DNA Replication Errors
The process of DNA replication (see Fig. 2-4) is typically highly accurate; the majority of replication errors (i.e., inserting a base other than the complementary base that would restore the base pair at that position in the double helix) are rapidly removed from the DNA and corrected by a series of DNA repair enzymes that first recognize which strand in the newly synthesized double helix contains the incorrect base and then replace it with the proper complementary base, a process termed DNA proofreading. DNA replication needs to be a remarkably accurate process; otherwise, the burden of mutation on the organism and the species would be intolerable. The enzyme DNA polymerase faithfully duplicates the two strands of the double helix based on strict base-pairing rules (A pairs with T, C with G) but introduces one error every 10 million bp. Additional proofreading then corrects more than 99.9% of these errors of DNA replication. Thus the overall mutation rate per base as a result of replication errors is a remarkably low 1 × 10−10 per cell division—fewer than one mutation per genome per cell division.
Repair of DNA Damage
It is estimated that, in addition to replication errors, between 10,000 and 1 million nucleotides are damaged per human cell per day by spontaneous chemical processes such as depurination, demethylation, or deamination; by reaction with chemical mutagens (natural or otherwise) in the environment; and by exposure to ultraviolet or ionizing radiation. Some but not all of this damage is repaired. Even if the damage is recognized and excised, the repair machinery may create mutations by introducing incorrect bases. Thus, in contrast to replication-related DNA changes, which are usually corrected through proofreading mechanisms, nucleotide changes introduced by DNA damage and repair often result in permanent mutations.

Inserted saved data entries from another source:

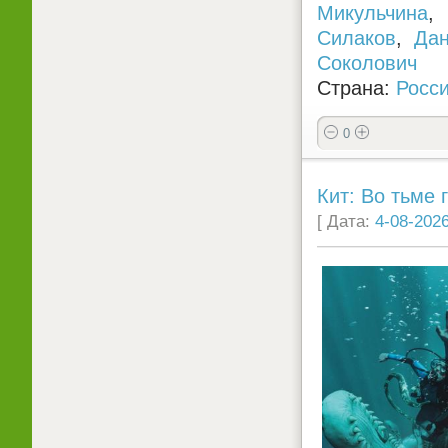
Микульчина
Силаков
,
Дан
Соколович
Страна:
Росс
0
Кит: Во тьме г
[ Дата:
4-08-2026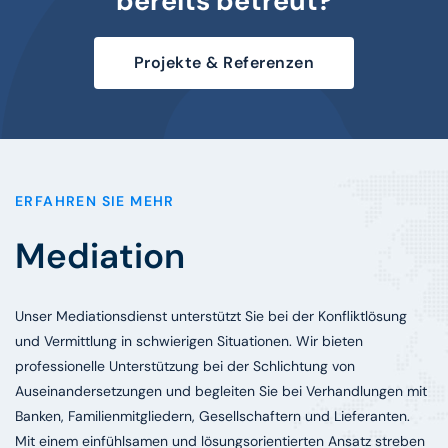
bereits betreut?
Projekte & Referenzen
ERFAHREN SIE MEHR
Mediation
Unser Mediationsdienst unterstützt Sie bei der Konfliktlösung
und Vermittlung in schwierigen Situationen. Wir bieten
professionelle Unterstützung bei der Schlichtung von
Auseinandersetzungen und begleiten Sie bei Verhandlungen mit
Banken, Familienmitgliedern, Gesellschaftern und Lieferanten.
Mit einem einfühlsamen und lösungsorientierten Ansatz streben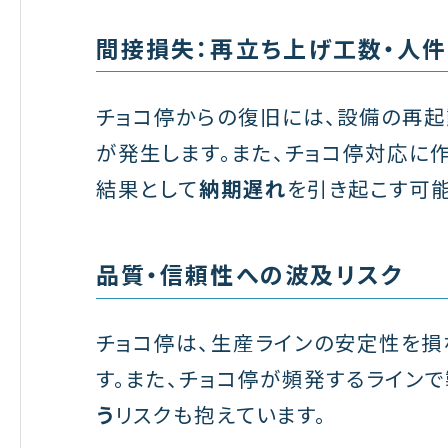
間接損失：再立ち上げ工数・人件
チョコ停からの復旧には、設備の再起
が発生します。また、チョコ停対応に
結果として
納期遅れ
を引き起こす可能
品質・信頼性への波及リスク
チョコ停は、生産ラインの安定性を損
す。また、チョコ停が頻発するライン
う
リスクも抱えています。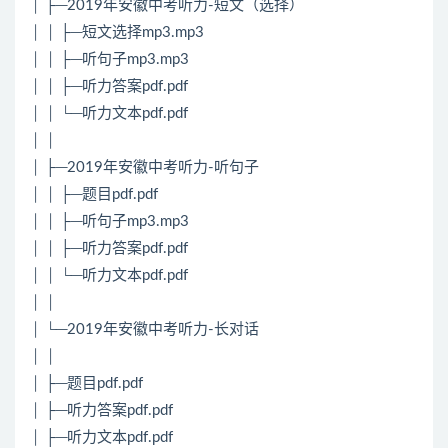
│ ├─2019年安徽中考听力-短文（选择）
│ │ ├─短文选择mp3.mp3
│ │ ├─听句子mp3.mp3
│ │ ├─听力答案pdf.pdf
│ │ └─听力文本pdf.pdf
│ │
│ ├─2019年安徽中考听力-听句子
│ │ ├─题目pdf.pdf
│ │ ├─听句子mp3.mp3
│ │ ├─听力答案pdf.pdf
│ │ └─听力文本pdf.pdf
│ │
│ └─2019年安徽中考听力-长对话
│ │
│ ├─题目pdf.pdf
│ ├─听力答案pdf.pdf
│ ├─听力文本pdf.pdf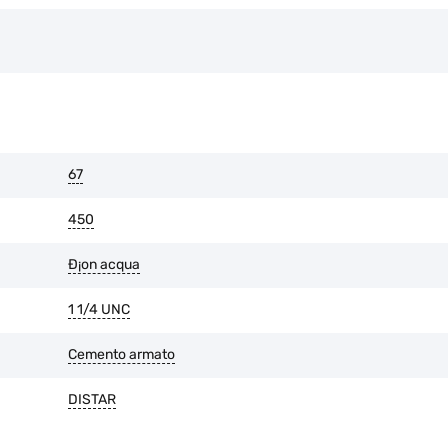
Le raccomandazioni del produttor
sono state violate.
L'usura dello strato di diamante 
È possibile restituire la merce en
l'imballaggio originale è intatto 
67
450
Ð¡on acqua
1 1/4 UNC
Cemento armato
DISTAR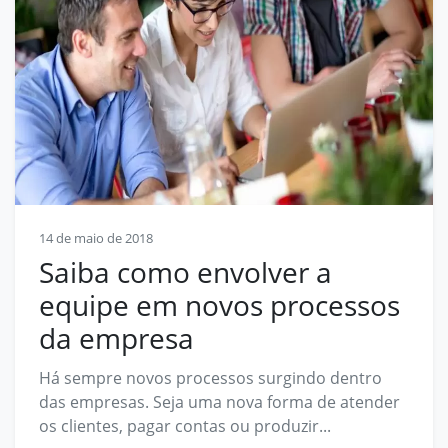
14 de maio de 2018
Saiba como envolver a
equipe em novos processos
da empresa
Há sempre novos processos surgindo dentro
das empresas. Seja uma nova forma de atender
os clientes, pagar contas ou produzir...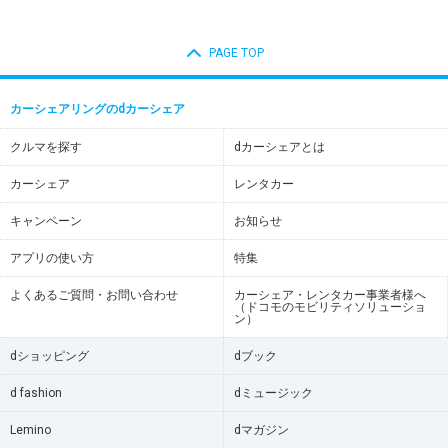
PAGE TOP
カーシェアリングのdカーシェア
クルマを探す
dカーシェアとは
カーシェア
レンタカー
キャンペーン
お知らせ
アプリの使い方
特集
よくあるご質問・お問い合わせ
カーシェア・レンタカー事業者様へ
（ドコモのモビリティソリューショ
ン）
dショッピング
dブック
d fashion
dミュージック
Lemino
dマガジン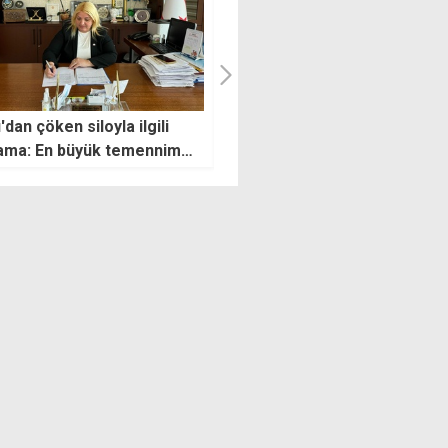
eder şahıs" bir hafta daha
Fidan ve Guterres bölgesel
lu bekleyecek
gelişmeleri görüştü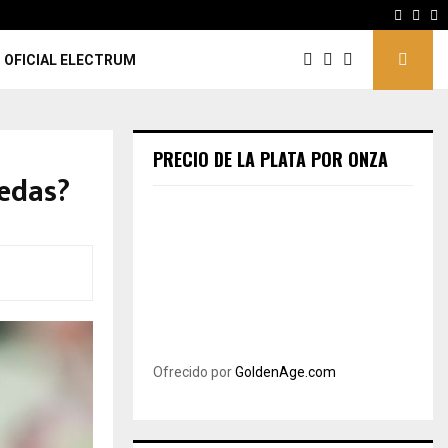
Facebo
Inst
Y
 OFICIAL ELECTRUM
PRECIO DE LA PLATA POR ONZA
nedas?
Ofrecido por
GoldenAge.com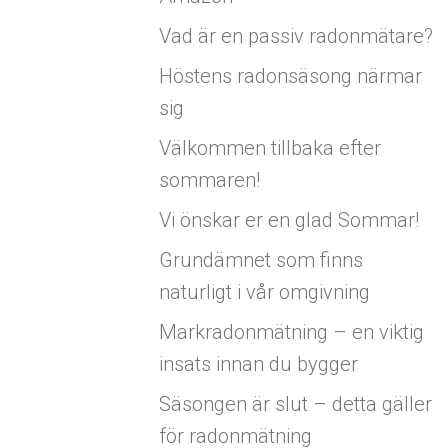
Vad är en passiv radonmätare?
Höstens radonsäsong närmar
sig
Välkommen tillbaka efter
sommaren!
Vi önskar er en glad Sommar!
Grundämnet som finns
naturligt i vår omgivning
Markradonmätning – en viktig
insats innan du bygger
Säsongen är slut – detta gäller
för radonmätning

A particularly common spontaneous mutation is the substitution of T for C (or A for G on the other strand). The explanation for this observation comes from considering the major form of epigenetic modification in the human genome, DNA methylation, introduced in Chapter 3. Spontaneous deamination of 5-methylcytosine to thymidine (compare the structures of cytosine and thymine in Fig. 2-2) in the CpG doublet gives rise to C to T or G to A mutations (depending on which strand the 5-methylcytosine is deaminated). Such spontaneous mutations may not be recognized by the DNA repair machinery and thus become established in the genome after the next round of DNA replication. More than 30% of all single nucleotide substitutions are of this type, and they occur at a rate 25 times greater than those of any other single nucleotide mutations. Thus the CpG doublet represents a true “hot spot” for mutation in the human genome.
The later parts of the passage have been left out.